Revised. Amendments from Version 1
We have made a number of small improvements to the online database as a result of the reviewers’ comments. In addition, we have made minor changes to the text to clarify meaning. The most significant change is that the domain-phenotype enrichment analysis has been repeated, now associating phenotypes with InterPro families as opposed to individual signatures. This does not significantly impact the results, but makes them easier to interpret. Figures 3 and 4 have been updated to reflect additional phenotype data added since submission.
Abstract
Two decades after the first Plasmodium transfection, attempts have been made to disrupt more than 3,151 genes in malaria parasites, across five Plasmodium species. While results from rodent malaria transfections have been curated and systematised, empowering large-scale analysis, phenotypic data from human malaria parasite transfections currently exists as individual reports scattered across a the literature. To facilitate systematic analysis of published experimental genetic data across Plasmodium species, we have built PhenoPlasm ( http://www.phenoplasm.org), a database of phenotypes generated by transfection experiments in all Plasmodium parasites. The site provides a simple interface linking citation-backed Plasmodium reverse-genetic phenotypes to gene IDs. The database has been populated with phenotypic data on 367 P. falciparum genes, curated from 176 individual publications, as well as existing data on rodent Plasmodium species from RMgmDB and PlasmoGEM. This is the first time that all available data on P. falciparum transfection experiments has been brought together in a single place. These data are presented using ortholog mapping to allow a researcher interested in a gene in one species to see results across other Plasmodium species. The collaborative nature of the database enables any researcher to add new phenotypes as they are discovered. As an example of database utility, we use the currently available datasets to identify RAP (RNA-binding domain abundant in Apicomplexa)-domain containing proteins as crucial to parasite survival.

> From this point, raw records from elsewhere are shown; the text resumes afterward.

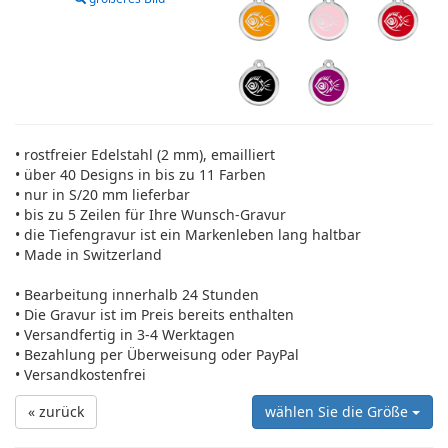
• rostfreier Edelstahl (2 mm), emailliert
• über 40 Designs in bis zu 11 Farben
• nur in S/20 mm lieferbar
• bis zu 5 Zeilen für Ihre Wunsch-Gravur
• die Tiefengravur ist ein Markenleben lang haltbar
• Made in Switzerland
• Bearbeitung innerhalb 24 Stunden
• Die Gravur ist im Preis bereits enthalten
• Versandfertig in 3-4 Werktagen
• Bezahlung per Überweisung oder PayPal
• Versandkostenfrei
« zurück
wählen Sie die Größe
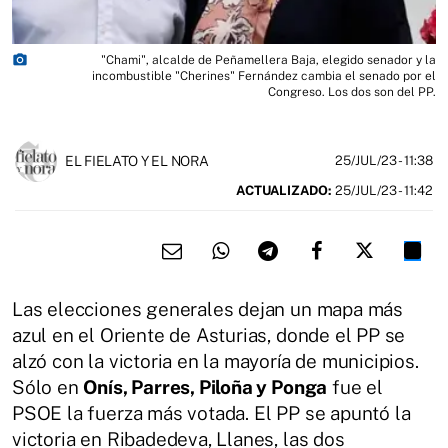
photo_camera
"Chami", alcalde de Peñamellera Baja, elegido senador y la
incombustible "Cherines" Fernández cambia el senado por el
Congreso. Los dos son del PP.
EL FIELATO Y EL NORA
25/JUL/23
- 11:38
ACTUALIZADO:
25/JUL/23 - 11:42
Las elecciones generales dejan un mapa más
azul en el Oriente de Asturias, donde el PP se
alzó con la victoria en la mayoría de municipios.
Sólo en
Onís, Parres, Piloña y Ponga
fue el
PSOE la fuerza más votada. El PP se apuntó la
victoria en Ribadedeva, Llanes, las dos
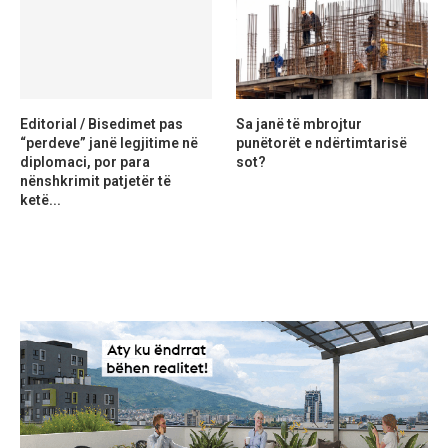
Editorial / Bisedimet pas
Sa janë të mbrojtur
“perdeve” janë legjitime në
punëtorët e ndërtimtarisë
diplomaci, por para
sot?
nënshkrimit patjetër të
ketë...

Keywords: Malaria, Plasmodium, phenotype, genetic, database, knock-out
Introduction
The increasing use of experimental genetics in Plasmodium spp. has provided numerous insights into the biology of the malaria parasite ( de Koning-Ward et al., 2015). Nevertheless, to date such results for P. falciparum transfection experiments are scattered across a range of journals, with no unified or queryable interface. This means that a researcher whose experiment or analysis identifies a set of genes of interest must devote considerable time to reviewing all available literature if they are to understand what is already known about these genes from previous knockout or other genetic manipulation experiments. To facilitate rapid functional profiling using already established phenotypes, we set out to build a database to contain this information.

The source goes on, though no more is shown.